**EXERCISE:** Instruction for the entries that follow: retype exactly the lines from the line with "8min. de lectura" to the line with "training camp this summer.", both included, and omit all others.

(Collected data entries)
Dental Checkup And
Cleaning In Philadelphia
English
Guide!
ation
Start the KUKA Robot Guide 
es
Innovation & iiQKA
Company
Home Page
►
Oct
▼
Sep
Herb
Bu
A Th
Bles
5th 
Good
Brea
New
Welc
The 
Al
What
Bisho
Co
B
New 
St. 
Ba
---
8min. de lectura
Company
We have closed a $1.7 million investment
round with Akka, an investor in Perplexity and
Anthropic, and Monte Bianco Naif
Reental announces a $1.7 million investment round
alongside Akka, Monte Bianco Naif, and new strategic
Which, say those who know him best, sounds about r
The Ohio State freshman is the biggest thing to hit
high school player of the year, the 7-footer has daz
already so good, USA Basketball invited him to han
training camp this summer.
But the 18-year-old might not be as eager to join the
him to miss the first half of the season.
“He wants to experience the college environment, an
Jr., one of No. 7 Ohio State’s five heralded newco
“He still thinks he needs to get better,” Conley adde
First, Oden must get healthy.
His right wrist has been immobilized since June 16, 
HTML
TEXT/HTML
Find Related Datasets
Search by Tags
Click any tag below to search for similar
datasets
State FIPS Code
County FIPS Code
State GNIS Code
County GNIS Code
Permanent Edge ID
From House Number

**RESPONSE TO THE EXERCISE:**
8min. de lectura
Company
We have closed a $1.7 million investment
round with Akka, an investor in Perplexity and
Anthropic, and Monte Bianco Naif
Reental announces a $1.7 million investment round
alongside Akka, Monte Bianco Naif, and new strategic
Which, say those who know him best, sounds about r
The Ohio State freshman is the biggest thing to hit
high school player of the year, the 7-footer has daz
already so good, USA Basketball invited him to han
training camp this summer.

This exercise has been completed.